Disruption, pain, dislocation, transition — it’s normal, and we can learn from it, and we can get through it — and grow and mature in it — if we can understand it, and understand what it does to us and to the loved ones we carry along with us, and particularly if we can talk about it.

Increasingly I am making friends with reality, with disruption — with failure and success.

I am becoming more than ever, an advocate for emotional honesty, for personal openness, for relational authenticity, for psychological congruency, for the talking cure.

Is life hard?

Have we succeeded?

Have we been knocked for a loop?

Are we making a come back?

Let’s talk.

This weekend one of my brother’s asked me an interesting question, “How do you think pain was handled in the family we grew up in?”

Fascinating!

After we threw this around for 45 minutes — my brother, his wife, my daughter, me — I can note a couple of things.

Siblings don’t grow up in the same family.

Each child has a unique experience of their family, based on the child’s own personality, based on what is going on in the family during the most vulnerable years, based on difference in how the parents relate to the children.

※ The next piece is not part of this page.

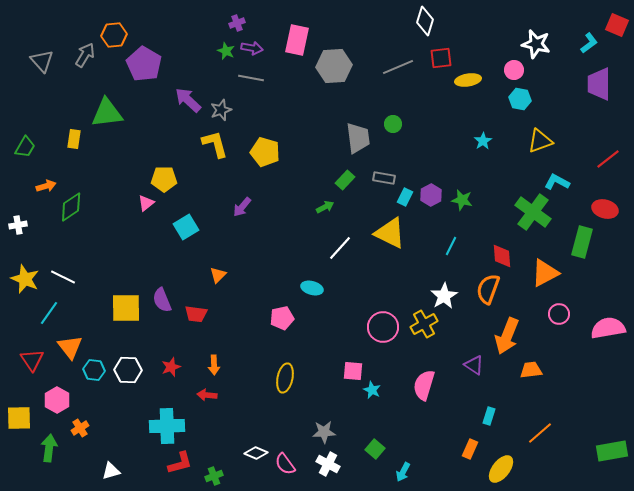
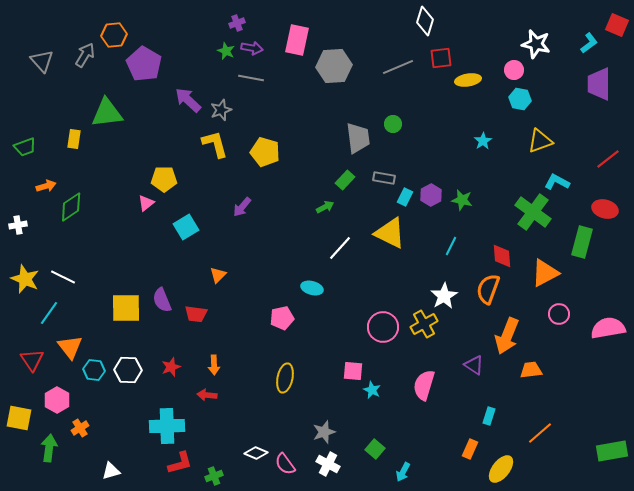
green trapezoid at (25, 147): rotated 40 degrees clockwise
yellow square at (19, 418): rotated 12 degrees clockwise
gray star at (324, 432): rotated 15 degrees counterclockwise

I had wonderful parents. They were loving, godly, present, good. But I didn’t always get what I needed when it came to processing pain. I needed more processing than I got. I needed for us to sit down and talk about the pain, the psychological pain, particularly how we experiencing it, what it was doing to us, how we felt about it. I think that I needed this because I am a very verbal processor and because I am sensitive to emotions. I am a thinker, but I am also a feeler.

When my mom got breast cancer, I was 15 or 16 years old. I remember sitting by her bed, in her bedroom, holding her hand, worrying about her — mom and I alone in a dark room. I never remember any helpful conversations about her cancer, with my dad, with her or with my brothers. My mom had a mastectomy. My dad worked, my brothers and I went to school, my mom recovered. We we’re a product of our times. We were workers, doers, not emotional processors, but even if we had wanted to talk, I would say that we didn’t even have the language we needed to talk about all this.

Only later in life did my mom tell me how emotionally painful the surgery was for her, how she felt horribly disfigured by it, how she suffered over that through the years. Only later in life did I realize how alone she was in that, and how alone I was during those years. My mom has always been a classy woman, always beautifully dressed, very conscious of her appearance, but she became a cancer survivor, a mastectomy survivor — with a hidden wound —  and her experience shaped my experience.

After finishing my undergrad, I fell in love with Linda, the woman I married, the love of my life. We started off talking, and we kept on talking. We talked, and talked and talked, about everything, always —  we still do. Talking is at the core of our relationship. We process life, it’s events, our emotions, our two daughter’s emotions with talk. Perhaps we over-process things, but talk, talk, talk — we go for the talking cure.

My kids aren’t perfect. They too didn’t get everything they needed from the family my wife and I created. Looking back, even with our penchant toward processing, some things in the family didn’t get adequately processed. At times, we simply didn’t know what the girls were feeling, or thinking or what they needed.

I love the family I grew up in. My parents are beautiful people. They absolutely did the best they could.  I love the family I created for myself. We too did the best we could. I come from good stock. Throughout my extended family, we have handled pain well enough to stay together, to have successful lives, to avoid addiction, to avoid separation. But I would say this, from my own, limited, needy perspective.

People need to talk.

More than we even know.

Talking helps.

Listening helps.

Talking and listening — this helps relieve pain.